Photograph by Laurence Parent


“My daughter, a friend and I visited this Tonto National Forest ruin in late October, hoping for fall color in the maples. After camping one night and changing a flat tire, we splashed across a deep stream and started grinding up a precipitous mountain slope. When the road got too rough, we parked, shouldered our packs and hiked up a steep, washed-out mine road, then an even steeper trail. We finally reached the mouth of a narrow canyon, and after a difficult trek through thick brush — with my tripod snagging every possible branch — and along a narrow ledge, we reached the first of three sets of ruins. We didn’t want to tackle the hike and the road in the dark, so we spent about 90 minutes eating lunch and making photos before heading back. The Salado people who built these dwellings must have had some serious enemies 700 years ago to live in such an inaccessible place. And they must have been a lot tougher than me.”


Photograph by Claire Curran


“I’m constantly watching the weather, and I thought a far-reaching storm this past February would bring snow to the Sierra Ancha, where I’ve scouted extensively over the years. I knew I wanted to photograph at the edge of Parker Canyon but wasn’t sure I could get there. I began hiking before sunrise, and in the dark, the snow seemed deeper than it actually was, but the 2-mile hike was relatively easy. However, clouds and mist blocked everything from view. When the sun started to rise, there was a little bit of clearing and the mist was truly beautiful. I was overwhelmed by what was unfolding — everything was constantly changing. I was standing in front of these ocotillos as the sun rose behind them. The sky was so yellow, and the snow looked like whipped cream. I was anxious to catch the scene before it disappeared.”


Photograph by Paul Gill


“This is a remote, free-standing 40-foot arch with a 20-foot interior. There are no roads to it, other than a jeep two-track about a mile on the other side of the mountain. I’d heard of the arch from a local rancher who’d given me a general location, but this area is full of huge boulders and deep canyons. Luckily, Google Earth shows a shadow of the arch, so I knew how to reach it.

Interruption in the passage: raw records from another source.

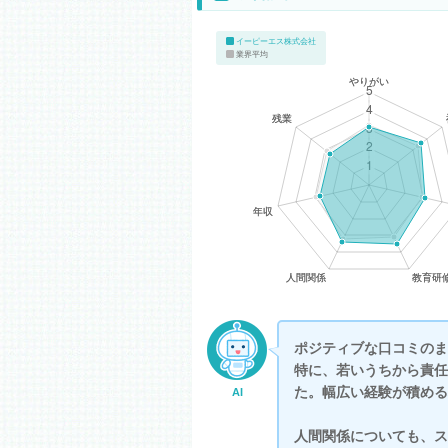
イーピーエス株式会社
業界平均
ポジティブな口コミのま
特に、若いうちから責任
た。幅広い経験が積める
AI
人間関係についても、ス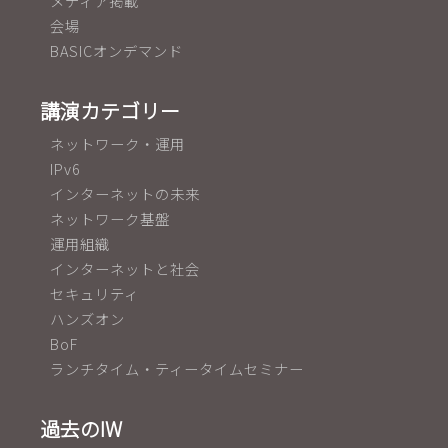
メディア掲載
会場
BASICオンデマンド
講演カテゴリー
ネットワーク・運用
IPv6
インターネットの未来
ネットワーク基盤
運用組織
インターネットと社会
セキュリティ
ハンズオン
BoF
ランチタイム・ティータイムセミナー
過去のIW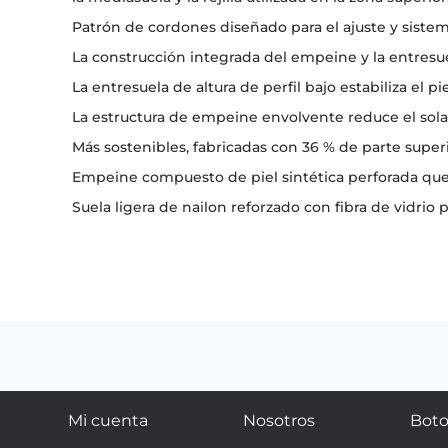
Patrón de cordones diseñado para el ajuste y siste
La construcción integrada del empeine y la entresuel
La entresuela de altura de perfil bajo estabiliza el p
La estructura de empeine envolvente reduce el sola
Más sostenibles, fabricadas con 36 % de parte superi
Empeine compuesto de piel sintética perforada que 
Suela ligera de nailon reforzado con fibra de vidrio 
Mi cuenta
Nosotros
Boto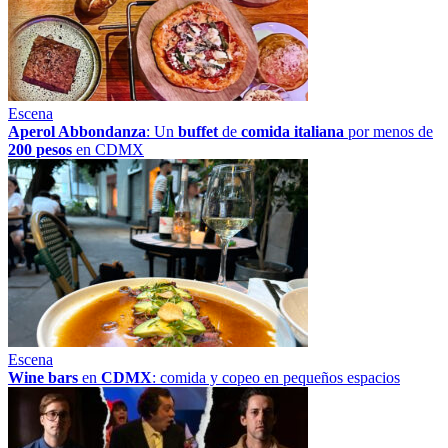
Escena
Aperol Abbondanza
: Un
buffet
de
comida italiana
por menos de
200 pesos
en CDMX
Escena
Wine bars
en
CDMX
: comida y copeo en pequeños espacios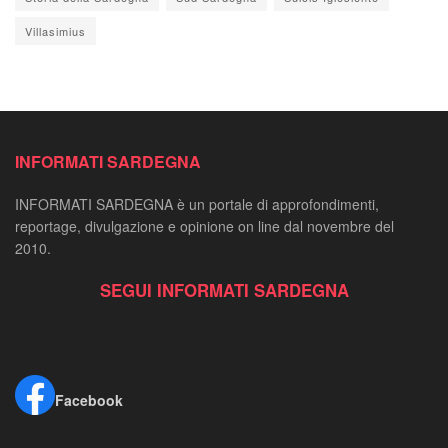
Villasimius
INFORMATI SARDEGNA
INFORMATI SARDEGNA è un portale di approfondimenti,
reportage, divulgazione e opinione on line dal novembre del
2010.
SEGUI INFORMATI SARDEGNA
Facebook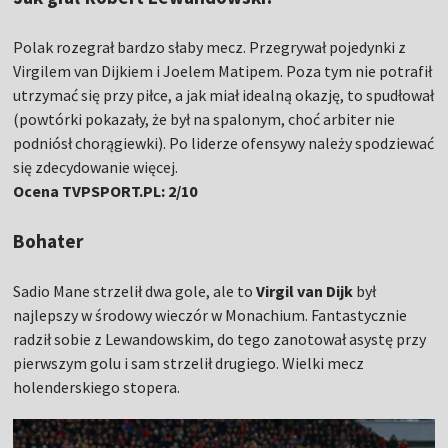
Polak rozegrał bardzo słaby mecz. Przegrywał pojedynki z
Virgilem van Dijkiem i Joelem Matipem. Poza tym nie potrafił
utrzymać się przy piłce, a jak miał idealną okazję, to spudłował
(powtórki pokazały, że był na spalonym, choć arbiter nie
podniósł chorągiewki). Po liderze ofensywy należy spodziewać
się zdecydowanie więcej.
Ocena TVPSPORT.PL: 2/10
Bohater
Sadio Mane strzelił dwa gole, ale to
Virgil van Dijk
był
najlepszy w środowy wieczór w Monachium. Fantastycznie
radził sobie z Lewandowskim, do tego zanotował asystę przy
pierwszym golu i sam strzelił drugiego. Wielki mecz
holenderskiego stopera.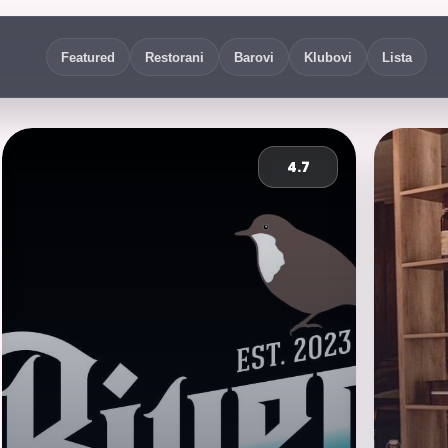
Featured
Restorani
Barovi
Klubovi
Lista
4.7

The hike in was grueling, and I knew hiking out at night would be even more difficult, but I wanted to photograph the arch in the last light of the day, so I went for it. The rancher asked me not to reveal the location or the name he’d given the arch. Instead, we decided to call it Scorpion Arch because of its resemblance to a scorpion’s tail. As I write this, I’m preparing to head back out to shoot a Milky Way image from the opposite side of the arch.”


Photograph by Joel Hazelton


“I love West Clear Creek, especially the rugged central portion, and I always thought an autumn shot through this stretch would be unique and beautiful. One October evening, I left the house at 10 p.m. and was at the creek turnoff by midnight, but within a half-mile, the road got too rough for my SUV. From there, I rode my mountain bike through the night, dodging boulders and climbing steep hills with all of my gear on my back. I finally arrived at the trailhead, locked my bike to a tree and began a steep, slippery hike into the canyon. I reached the creek, set up camp and slept for a few hours, then got up and got to work making photos. Scenes quickly began to unfold in the morning light, and I felt lucky to see this iconic place decorated in beautiful fall colors. As quickly as the light began, the sun was overhead and it was time for me to pack up and leave, but I had a memory card full of unique images, along with a story that kept me going all the way home.”


Photograph by Amy S. Martin


“I made this photo in August, on the sixth day of a Grand Canyon rowing trip. An intense monsoon storm hit while we were at the Little Colorado River, and lightning struck the buttes above and spots inside the Canyon. We huddled under overhangs before leaving the Little Colorado to camp downstream. It was my night to cook, and as I was setting up the kitchen, the wind picked up and I saw a tent rolling over the ground. I ran to weigh it down, then looked to the south. The low clouds had lifted slightly and exposed Comanche Point and the Palisades of the Desert, with a few clouds pouring over the upper cliffs. I grabbed a few rocks, tossed them into the tent and ran to get my camera. By then, it had started raining dime-size drops, and half of my images were ruined by water on the lens, but I snapped a few photos on the run — including this one.”